Speaking at a Cantox Health Sciences International-hosted health claims conference, Juliane Kleiner PhD highlighted gastrointestinal discomfort as an area where data collected on targeted populations could be extrapolated into healthy populations. Her reflection will be of keen interest to pro- and prebiotics players.
However Dr Kleiner cast doubt on whether such extrapolation was possible in the area of joint health and osteoporosis, where she said diseased and healthy joint fibres were sufficiently different to make extrapolation more problematic.
“Provide us the evidence and we will do the extrapolation,” she said, noting, “We are all on a learning curve with this but we are, as we always have been, considering the totality of the evidence.”
She said it was a “value judgement” as to how appropriate study populations were for extrapolation to broader populations.
Guidance on what was up for extrapolation was being built up on a case-by-case basis, she said, and would eventually be added to Q&A guidance documents.
Dr Kleiner recommended the proprietary and emerging science, article 13.5 route as a means for the resubmission of claims that the NDA will process in five months.
A big Thursday
Further insight into the existence (or otherwise) and interpretation of such evidence will be provided this Thursday when the Panel on Dietetic Products, Nutrition and Allergies (NDA) which Dr Kleiner heads publishes a further 400 generic, article 13.1 health claims.
The NDA will then have published about 920 article 13.1 claims, leaving a further 3000 or so on its books, with a commitment to publish another 600 this coming July.
Dr Kleiner told NutraIngredients the NDA had increased its communication with applicants, especially for article 13.5 and article 14 disease reduction and children’s claims on matters such as characterisation.
“We are employing the stop-the-clock procedure more to go back to the applicants with questions.”
But Cantox’s Kathy Musa-Velosa PhD noted Health Canada and FDA actively, “encourage applicants to communicate about ‘data gaps’.”
“Perhaps more could be done in the EU in this area,” she said.
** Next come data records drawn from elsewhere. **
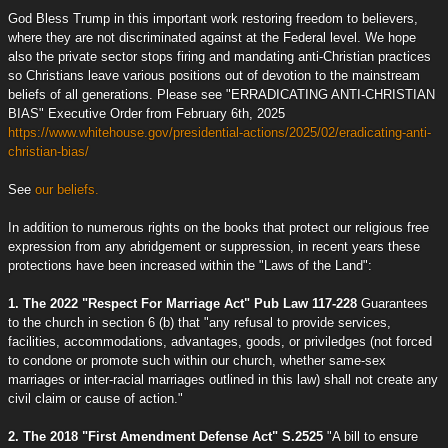
God Bless Trump in this important work restoring freedom to believers,
where they are not discriminated against at the Federal level. We hope
also the private sector stops firing and mandating anti-Christian practices
so Christians leave various positions out of devotion to the mainstream
beliefs of all generations. Please see "ERRADICATING ANTI-CHRISTIAN
BIAS" Executive Order from February 6th, 2025
https://www.whitehouse.gov/presidential-actions/2025/02/eradicating-anti-
christian-bias/
See
our beliefs.
In addition to numerous rights on the books that protect our religious free
expression from any abridgement or suppression, in recent years these
protections have been increased within the "Laws of the Land":
1. The 2022 "Respect For Marriage Act" Pub Law 117-228
Guarantees
to the church in section 6 (b) that "any refusal to provide services,
facilities, accommodations, advantages, goods, or priviledges (not forced
to condone or promote such within our church, whether same-sex
marriages or inter-racial marriages outlined in this law) shall not create any
civil claim or cause of action."
2. The 2018 "First Amendment Defense Act" S.2525
"A bill to ensure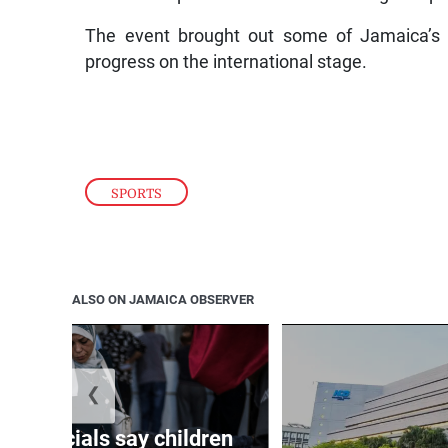
The event brought out some of Jamaica’s m
progress on the international stage.
SPORTS
ALSO ON JAMAICA OBSERVER
❮
th officials say children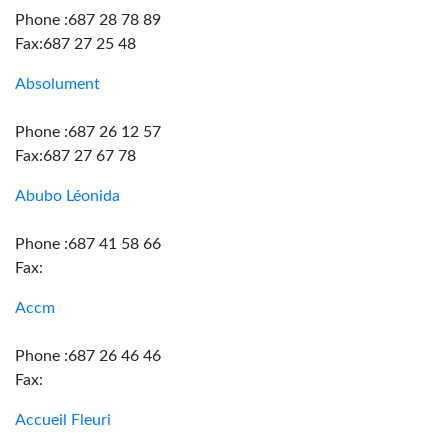
Phone :687 28 78 89
Fax:687 27 25 48
Absolument
Phone :687 26 12 57
Fax:687 27 67 78
Abubo Léonida
Phone :687 41 58 66
Fax:
Accm
Phone :687 26 46 46
Fax:
Accueil Fleuri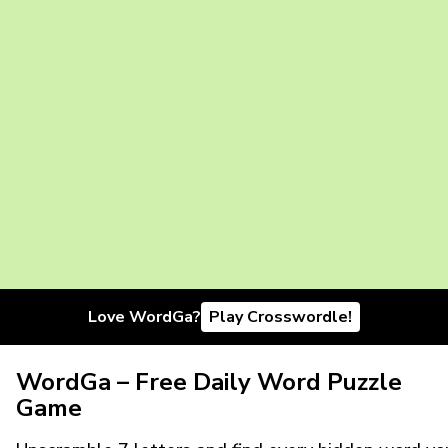
Love WordGa?
Play Crosswordle!
WordGa – Free Daily Word Puzzle
Game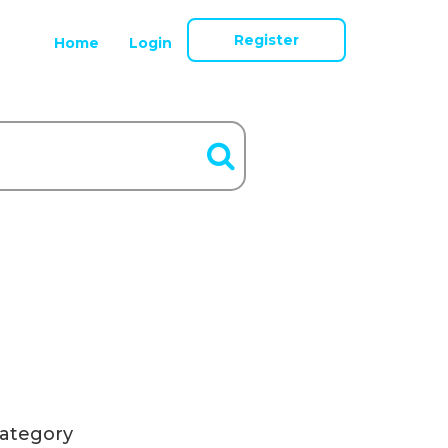
Register
Home
Login
ategory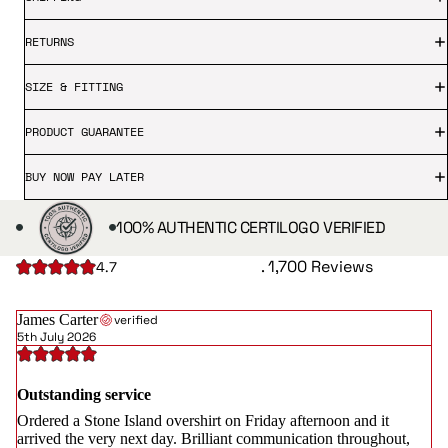
RETURNS
SIZE & FITTING
PRODUCT GUARANTEE
BUY NOW PAY LATER
100% AUTHENTIC CERTILOGO VERIFIED
. 1,700 Reviews
4.7
James Carter
verified
5th July 2026
Outstanding service
Ordered a Stone Island overshirt on Friday afternoon and it
arrived the very next day. Brilliant communication throughout,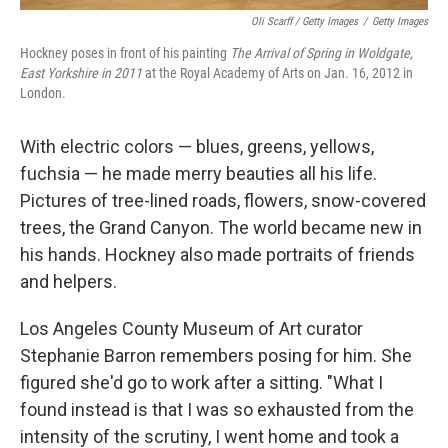
Oli Scarff / Getty Images
/
Getty Images
Hockney poses in front of his painting
The Arrival of Spring in Woldgate,
East Yorkshire in 2011
at the Royal Academy of Arts on Jan. 16, 2012 in
London.
With electric colors — blues, greens, yellows,
fuchsia — he made merry beauties all his life.
Pictures of tree-lined roads, flowers, snow-covered
trees, the Grand Canyon. The world became new in
his hands. Hockney also made portraits of friends
and helpers.
Los Angeles County Museum of Art curator
Stephanie Barron remembers posing for him. She
figured she'd go to work after a sitting. "What I
found instead is that I was so exhausted from the
intensity of the scrutiny, I went home and took a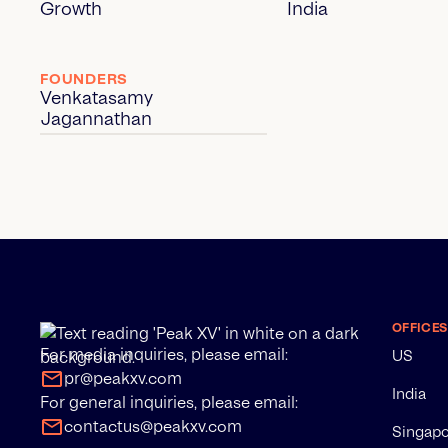
Growth
India
FOUNDERS
Venkatasamy
Jagannathan
OFFICES
For media inquiries, please email:
US
pr@peakxv.com
India
For general inquiries, please email:
contactus@peakxv.com
Singap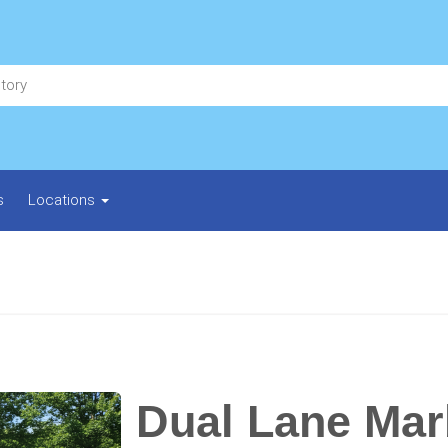
s
Locations
Dual Lane Mar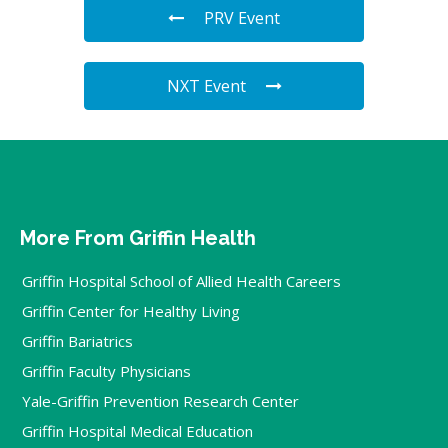
PRV Event
NXT Event
More From Griffin Health
Griffin Hospital School of Allied Health Careers
Griffin Center for Healthy Living
Griffin Bariatrics
Griffin Faculty Physicians
Yale-Griffin Prevention Research Center
Griffin Hospital Medical Education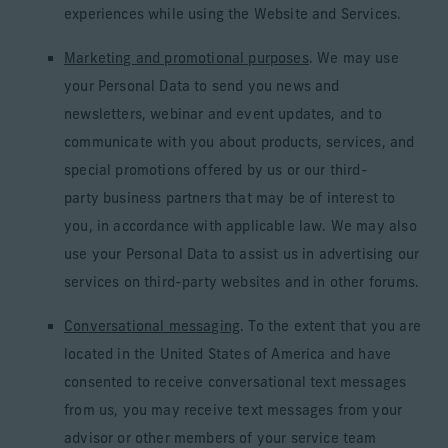
experiences while using the Website and Services.
Marketing and promotional purposes
. We may use
your Personal Data to send you news and
newsletters, webinar and event updates, and to
communicate with you about products, services, and
special promotions offered by us or our third-
party business partners that may be of interest to
you, in accordance with applicable law. We may also
use your Personal Data to assist us in advertising our
services on third-party websites and in other forums.
Conversational messaging
. To the extent that you are
located in the United States of America and have
consented to receive conversational text messages
from us, you may receive text messages from your
advisor or other members of your service team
Along withy Cantox claims experts, Health Canada and US Food and Drug Administration representatives joined Dr Kleiner in making presentations about the health claims systems in their countries. While the systems in place in Canada and the US differ from that of the European Union, the broad similarity in scientific standards in all three jurisdictions was noted, with human intervention trials carrying the most weight, but other evidence considered where deemed appropriate.
The lack of established disease risk factors (known as biomarkers in the US and Canada) was discussed, with Musa-Velosa stating the lack of established risk factors in the EU system acted as a hindrance to trial design and submission certainty.
She said the fact the EU 2006 nutrition and health claims regulation failed to define disease complicated matters, and wondered whether EFSA recommending referencing the International Statistical Classification of Diseases and Related Health Problems (ICD-10), would help matters.
She said the example of colorectal polyps demonstrated how diseases and disease risk factors were not always clearly demarcated.